Pasca kesuksesan Bilbao yang berhasil memutarbalikkan kota miskin menjadi kota terkenal, membuat kota-kota lain berlomba-lomba membangun museum spektakular lainnya. Dalam prosesnya kerap melupakan hal yang penting, yaitu keaslian hingga kesiapan kota tersebut. Bilbao Effect tak hanya melanda kota-kota dunia, tapi juga mulai mewabah kota-kota Indonesia. Ada keinginan akan sesuatu yang instan, membangun suatu bangunan berskala besar karya arsitek dunia, dengan harapan akan mendatangkan pelancong serta pelan-pelan menarik investasi demi memperbaiki infrastruktur yang ada. Rasa-rasanya ini seperti mimpi di siang terik.

 

Dalam tulisan saya yang lain, Merawat Nilai Membangun Kota”, saya sedikit membahas bagaimana sebuah kota gagal paham terhadap makna antara latah, inovasi dan prestasi (Fisu, 2017).
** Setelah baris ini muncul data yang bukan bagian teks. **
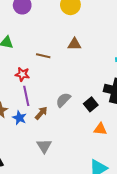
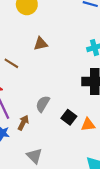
brown line: (43, 56) -> (11, 63), turned 32
black square: (91, 104) -> (69, 117), moved

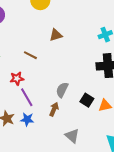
brown arrow: (23, 123) -> (54, 109), moved
gray triangle: (34, 156) -> (72, 136), moved

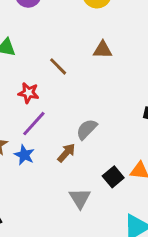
purple line: (27, 97) -> (34, 124), turned 54
black square: (87, 100) -> (113, 177), moved

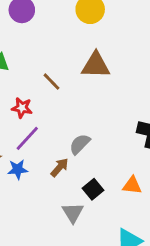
brown triangle: (103, 50) -> (96, 65), size x1.5
blue star: (24, 155) -> (18, 169), turned -30
black square: (113, 177) -> (93, 189), moved

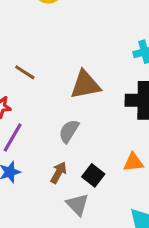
brown triangle: (96, 65) -> (85, 85), moved
brown arrow: (60, 167) -> (59, 173), moved

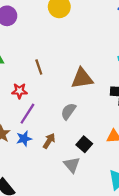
brown line: (25, 72) -> (39, 67), turned 35
brown arrow: (59, 173) -> (49, 141), moved

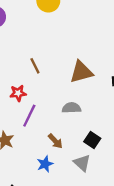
gray semicircle: (68, 111) -> (71, 108), turned 60
blue star: (24, 139) -> (45, 164), moved
brown arrow: (49, 141) -> (55, 141), turned 112

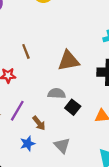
purple line: (29, 116) -> (17, 111), moved
black square: (92, 140) -> (73, 107), moved

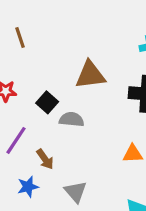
brown line: (26, 51) -> (20, 38), moved
black square: (73, 107) -> (47, 102), moved

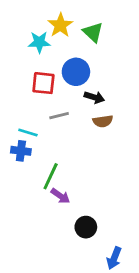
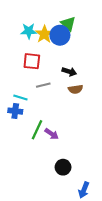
yellow star: (60, 25) -> (44, 34), moved
blue circle: (76, 72) -> (60, 35), moved
purple arrow: (60, 196) -> (52, 134), moved

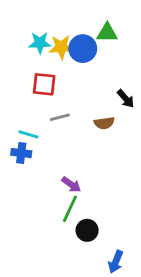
green triangle: (68, 24) -> (107, 33), moved, turned -42
yellow star: (44, 34) -> (61, 47), turned 30
black arrow: (69, 72) -> (126, 99), moved, turned 32
green line: (37, 130) -> (70, 209), moved

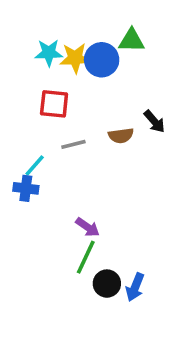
brown semicircle: (104, 123) -> (121, 136), moved
cyan line: (28, 134) -> (35, 165), turned -66
blue arrow: (116, 262) -> (135, 287), moved

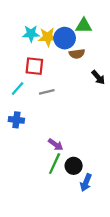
brown semicircle: (121, 136) -> (77, 54), moved
cyan line: (35, 165) -> (18, 89), moved
black circle: (107, 284) -> (74, 166), moved

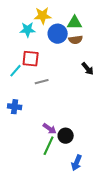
yellow star: (48, 37) -> (43, 16), moved
brown semicircle: (77, 54) -> (76, 40), moved
cyan line: (18, 89) -> (16, 71), moved
black circle: (74, 166) -> (66, 136), moved

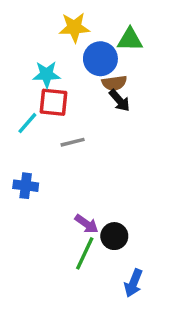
cyan star: (28, 30) -> (47, 74), moved
brown semicircle: (76, 40) -> (114, 83), moved
black arrow: (88, 69) -> (120, 100), moved

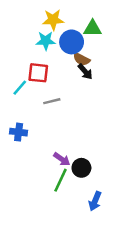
cyan star: (47, 74) -> (46, 41), moved
brown semicircle: (114, 83) -> (81, 59), turned 35

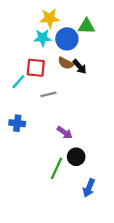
brown semicircle: (81, 59) -> (66, 63), moved
purple arrow: (62, 159) -> (65, 132), moved

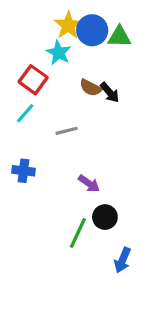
yellow star: (50, 18) -> (68, 25), turned -30
cyan star: (43, 38) -> (59, 53), turned 30
blue circle: (67, 39) -> (92, 30), moved
red square: (36, 68) -> (33, 80), moved, turned 30

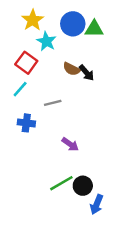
yellow star: (68, 25) -> (33, 20), moved
blue cross: (24, 171) -> (26, 123), moved
black circle: (105, 217) -> (83, 186), moved
green line: (78, 233) -> (61, 183), turned 35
Hal ini sedikit banyak juga terlihat pada kebijakan pembangunan di Kota Palopo.

 

Jangankan Kota Palopo, Walikota Bandung, Ridwan Kamil,  yang kini telah menjadi orang nomor 1 di Jawa Barat pun sempat kena sindrom latah ini. Masih teringat jelas di benak saya bagaimana tulisan “Love” di Taman Jomblo yang dalam kurun waktu tiga hari pasca dibuka akhirnya ditutup kembali oleh pemkot. Taman Jomblo mendapat kritik keras dari berbagai pihak yang merasa malu melihat tulisan Love tersebut merupakan tiruan yang sangat buruk dari Instalasi Robert Indiana. Uniknya adalah, instalasi tersebut hadir di Kota Palopo beberapa waktu yang lalu, tepatnya di Taman Binturu yang menjadi salah satu tempat iconic di Kota Palopo.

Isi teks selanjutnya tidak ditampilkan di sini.